Hematometra secondary to a ruptured ectopic pregnancy is uncommon. Familiarity with its sonographic findings can prevent misidentification of a hematometra as a normal intrauterine pregnancy. To our knowledge, this is the first case report of a point-of-care ultrasound diagnosis of ruptured ectopic pregnancy with hematometra in the emergency department.

Case presentation

A 30-year-old gravida 2 para 1 woman presented to the emergency department with 3 days of lower abdominal cramping and vaginal spotting. She had a positive home pregnancy test with a gestational age of 5 weeks by dates. The pregnancy was conceived naturally. Her past medical history was significant for chlamydia and breast reduction surgery.

The patient’s vitals were temperature 36.8 °C (98.2 °F), heart rate 85 beats/min, respiratory rate 18 breaths/min, blood pressure 107/72 mmHg and oxygen saturation 96% on room air. She appeared comfortable. Her abdomen was soft with mild tenderness over the suprapubic region and left lower quadrant. There were no signs of peritonitis. A serum bHCG was pending (subsequently resulted as 991 IU/L).
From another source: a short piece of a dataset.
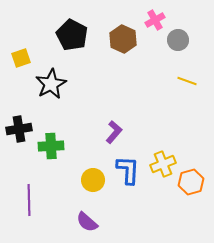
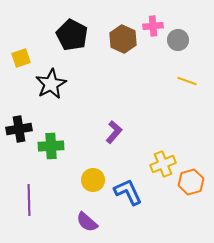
pink cross: moved 2 px left, 6 px down; rotated 24 degrees clockwise
blue L-shape: moved 22 px down; rotated 28 degrees counterclockwise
A point-of-care ultrasound examination was performed in the emergency department by the ultrasound fellow and fellowship director. The scan was performed using a 6–2 MHz curvilinear transducer and the obstetrics preset. The probe was positioned in the longitudinal plane cephalad to the pubic symphysis. There was what appeared to be an intrauterine gestational sac with internal echogenic material and fluid layer but no visible fetal heart rate (Fig. 1A, B, Video 1). The probe was then rotated 90° with the indicator to the patient’s right to visualize the structures in the transverse plane. A moderate amount of complex free fluid was visualized in the pelvis, but none was seen in Morison’s pouch (Fig. 1C). The scan was declared as no definitive intrauterine pregnancy (NDIUP). While no adnexal mass was identified, the volume of fluid in the cul-de-sac was concerning for a ruptured ectopic pregnancy.

Fig. 1
figure1

A Longitudinal point-of-care ultrasound scan of the pelvis reveals an anechoic sac with internal echogenicity and fluid layer within the uterus measuring 5 cm. B Magnified view of the intrauterine lesion. C Right upper quadrant scan showing no free fluid within the hepatorenal interface. D Transvaginal ultrasound in the sagittal plane demonstrating a grossly enlarged (5.3 × 5.7 × 4.1 cm) and heterogeneous left adnexa mass concerning for a tubal pregnancy

The emergency physician was immediately notified. A comprehensive ultrasound of the abdomen and pelvis in the radiology department confirmed a ruptured left tubal pregnancy (Fig. 1D). Diffuse low-level echoes with avascular echogenic soft tissue debris in keeping with hematometra and a moderate pelvic hemoperitoneum was noted. The obstetrics service was urgently consulted, and the patient was taken to the operating room where she underwent a laparoscopic salpingectomy. Perihepatic adhesions consistent with Fitz–Hugh–Curtis syndrome from prior pelvic inflammatory disease were found intraoperatively. The patient was discharged in good condition after 24 h.

Discussion

Hematometra is a rare pathologic retention of blood within the uterus due to outflow obstruction in the lower genital tract. It is commonly due to congenital anomalies, including imperforate hymen, transverse vaginal septum or vaginal hypoplasia. Adult cases are generally acquired, such as cervical stenosis post loop electrosurgical excision procedure (LEEP), intrauterine adhesions and endometrial malignancies [1]. Patients typically present with cyclic midline cramping abdominal pain, amenorrhea and urinary retention. On palpation, the globular uterus may be firm and tender. The diagnosis is suspected clinically and confirmed by ultrasound, which demonstrates uterine distension with mixed echogenic blood, likely representing hemorrhage of different ages. The blood may fill the entire cavity or be contained in multiple pockets. There should be no flow when color Doppler mode is applied. Treatment usually involves dilation of the cervix to drain the accumulated blood or other interventions to address the underlying cause of the hematometra [2].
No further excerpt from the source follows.